Author(s): Vezina HE, Henry K, Ravindran GD, Kurpad AV, Raj TD, Fox K, Weller D, Brundage RC, Cavert W, Balfour HH Jr

Affiliation(s): From the *Department of Laboratory Medicine and Pathology and Department of Experimental and Clinical Pharmacology, University of Minnesota, Minneapolis, MN; daggerDepartment of Medicine, Hennepin County Medical Center, Minneapolis, MN and Department of Medicine, University of Minnesota, Minneapolis, MN; double daggerSt. John's Medical College, Bangalore, Karnataka, India; section signInstitution of Population Health and Clinical Research, St. John's Academy of Health Sciences, Bangalore, Karnataka, India; paragraph signDepartment of Experimental and Clinical Pharmacology, University of Minnesota, Minneapolis, MN; ||Department of Laboratory Medicine and Pathology and Department of Medicine, University of Minnesota, Minneapolis, MN; and #Department of Laboratory Medicine and Pathology and Department of Pediatrics, University of Minnesota, Minneapolis, MN.

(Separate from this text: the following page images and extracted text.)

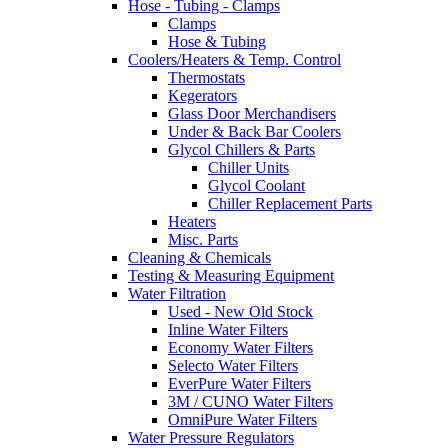
Hose - Tubing - Clamps
Clamps
Hose & Tubing
Coolers/Heaters & Temp. Control
Thermostats
Kegerators
Glass Door Merchandisers
Under & Back Bar Coolers
Glycol Chillers & Parts
Chiller Units
Glycol Coolant
Chiller Replacement Parts
Heaters
Misc. Parts
Cleaning & Chemicals
Testing & Measuring Equipment
Water Filtration
Used - New Old Stock
Inline Water Filters
Economy Water Filters
Selecto Water Filters
EverPure Water Filters
3M / CUNO Water Filters
OmniPure Water Filters
Water Pressure Regulators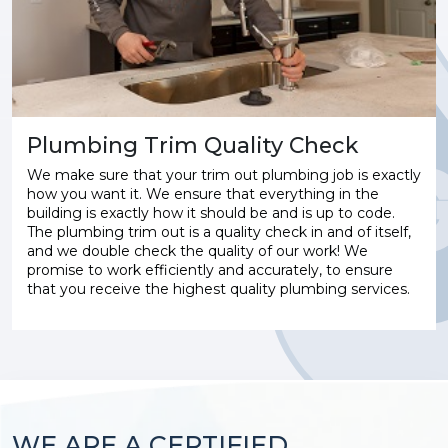
Plumbing Trim Quality Check
We make sure that your trim out plumbing job is exactly
how you want it. We ensure that everything in the
building is exactly how it should be and is up to code.
The plumbing trim out is a quality check in and of itself,
and we double check the quality of our work! We
promise to work efficiently and accurately, to ensure
that you receive the highest quality plumbing services.
WE ARE A CERTIFIED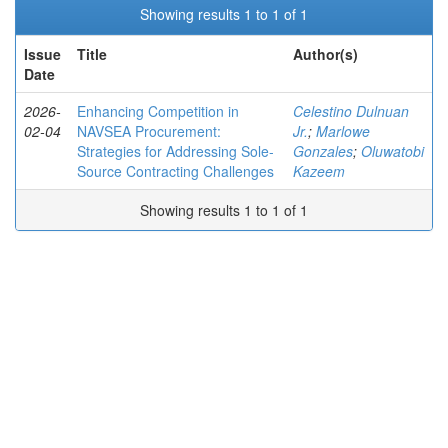
Showing results 1 to 1 of 1
Issue
Title
Author(s)
Date
2026-
Enhancing Competition in
Celestino Dulnuan
02-04
NAVSEA Procurement:
Jr.
;
Marlowe
Strategies for Addressing Sole-
Gonzales
;
Oluwatobi
Source Contracting Challenges
Kazeem
Showing results 1 to 1 of 1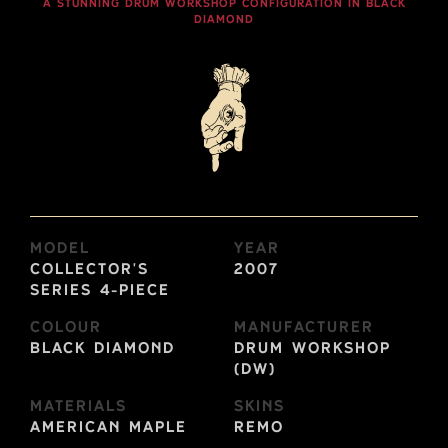
A STUNNING DRUM WORKSHOP CONFIGURATION IN BLACK
DIAMOND
Model
Year
Collector's
2007
Series 4-Piece
Colour
Manufacturer
Black Diamond
Drum Workshop
(DW)
Materials
Skins
American Maple
Remo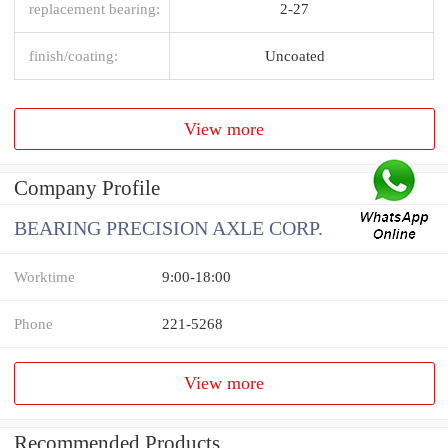
replacement bearing:
2-27
finish/coating:
Uncoated
View more
Company Profile
BEARING PRECISION AXLE CORP.
Worktime
9:00-18:00
Phone
221-5268
View more
Recommended Products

Publication date & source: 2006-02-01, J Acquir Immune Defic Syndr., 41(2):131-136.

Publication type:

Low-cost generic antiretroviral drugs are available in resource-limited settings for treatment of HIV infections. However, few bioequivalence data in specific populations in which these generics are likely to be used are available. We conducted a randomized crossover bioequivalence study of generic and brand name formulations of nevirapine, zidovudine, and lamivudine in HIV-negative Indian women using US Food and Drug Administration (FDA) criteria. Subjects took single doses of all formulations separated by a 14-day washout period. Plasma concentrations were measured over 96 hours during each study period. Average bioequivalence was determined using natural log-transformed maximum concentration (Cmax) and area-under-the-concentration-time curve (AUC) mean ratio data. Fifteen Indian women were enrolled. The 90% confidence intervals for nevirapine (14 subjects) and lamivudine (15 subjects) Cmax, AUC from 0 to the last measurable time point (AUC0-t), and AUC from 0 to infinity (AUC0-infinity) mean ratios and zidovudine (15 subjects) AUC0-t and AUC0-infinity mean ratios were all within 0.80 to 1.25. However, the 90% confidence interval for zidovudine Cmax mean ratio was 0.70 to 1.46. Generic and brand name nevirapine and lamivudine met FDA average bioequivalence criteria. Lack of average bioequivalence for zidovudine was found for Cmax but is not expected to be clinically significant, because the total AUC values were similar between formulations.